## EXERCISE AIM
Look over the entries that follow and work out how many lines contain "teva". State the number only.

## SUPPLIED RECORDS
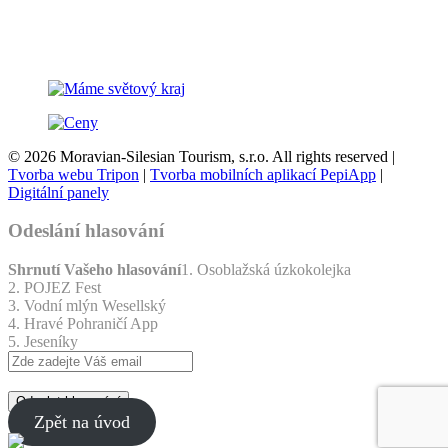
© 2026 Moravian-Silesian Tourism, s.r.o. All rights reserved |
Tvorba webu Tripon
|
Tvorba mobilních aplikací PepiApp
|
Digitální panely
Odeslání hlasování
Shrnutí Vašeho hlasování
1. Osoblažská úzkokolejka
2. POJEZ Fest
3. Vodní mlýn Wesellský
4. Hravé Pohraničí App
5. Jeseníky
Odeslat hlasování
Zpět na úvod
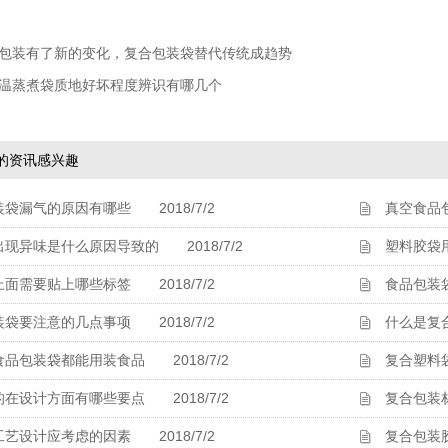
包装有了新的变化，复合包装袋替代传统成趋势
温蒸煮袋质地好坏程度辨识有哪几个
的资讯感兴趣
装袋漏气的原因有哪些
2018/7/2
真空食品
出现异味是什么原因导致的
2018/7/2
塑料胶袋
上面需要贴上哪些标签
2018/7/2
食品包装
装袋要注意的几点事项
2018/7/2
什么是复
食品包装袋都能用装食品
2018/7/2
复合塑料
的在设计方面有哪些要点
2018/7/2
复合包装
工艺设计应考虑的因素
2018/7/2
复合包装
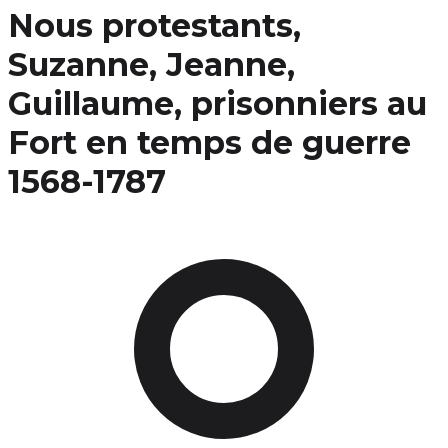
Nous protestants,
Suzanne, Jeanne,
Guillaume, prisonniers au
Fort en temps de guerre
1568-1787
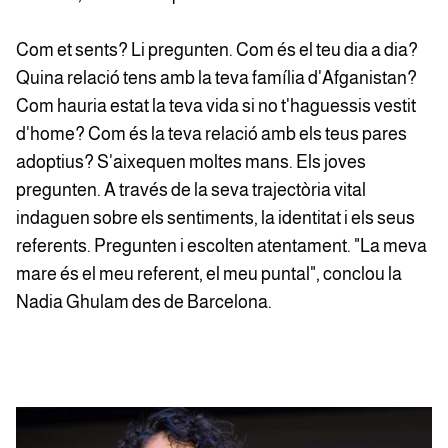
Com et sents? Li pregunten. Com és el teu dia a dia?
Quina relació tens amb la teva família d'Afganistan?
Com hauria estat la teva vida si no t'haguessis vestit
d'home? Com és la teva relació amb els teus pares
adoptius? S'aixequen moltes mans. Els joves
pregunten. A través de la seva trajectòria vital
indaguen sobre els sentiments, la identitat i els seus
referents. Pregunten i escolten atentament. "La meva
mare és el meu referent, el meu puntal", conclou la
Nadia Ghulam des de Barcelona.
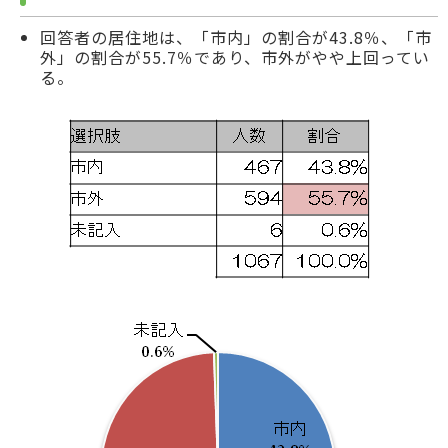
回答者の居住地は、「市内」の割合が43.8％、「市
外」の割合が55.7％であり、市外がやや上回ってい
る。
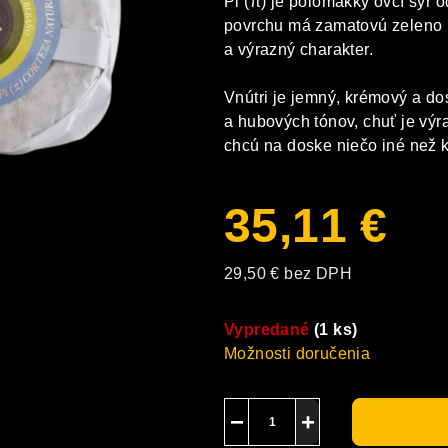
Pi (π) je polomäkký ovčí syr 
je
povrchu má zamatovú zeleno m
0,0
a výrazný charakter.
z
5
Vnútri je jemný, krémový a do
hviezdičiek.
a hubových tónov, chuť je výra
chcú na doske niečo iné než k
35,11 €
29,50 € bez DPH
Jednotková
cena:
Vypredané
(1 ks)
Možnosti doručenia
−
+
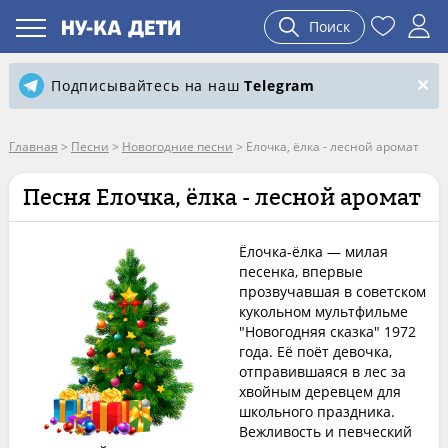
Поиск
Подписывайтесь на наш
Telegram
Главная
>
Песни
>
Новогодние песни
>
Елочка, ёлка - лесной аромат
Песня Елочка, ёлка - лесной аромат
Ёлочка-ёлка — милая
песенка, впервые
прозвучавшая в советском
кукольном мультфильме
"Новогодняя сказка" 1972
года. Её поёт девочка,
отправившаяся в лес за
хвойным деревцем для
школьного праздника.
Вежливость и певческий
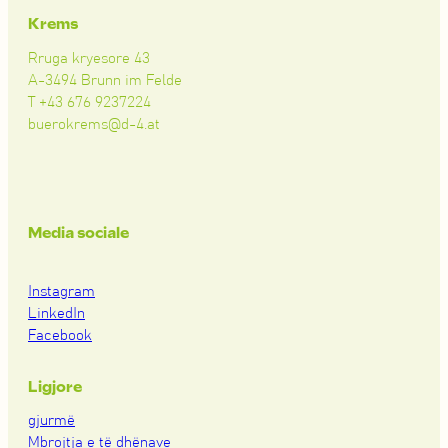
Krems
Rruga kryesore 43
A-3494 Brunn im Felde
T +43 676 9237224
buerokrems@d-4.at
Media sociale
Instagram
LinkedIn
Facebook
Ligjore
gjurmë
Mbrojtja e të dhënave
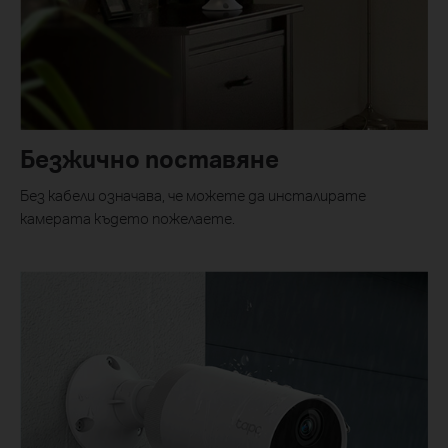
Безжично поставяне
Без кабели означава, че можете да инсталирате
камерата където пожелаете.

## ANSWER TO THIS EXERCISE
3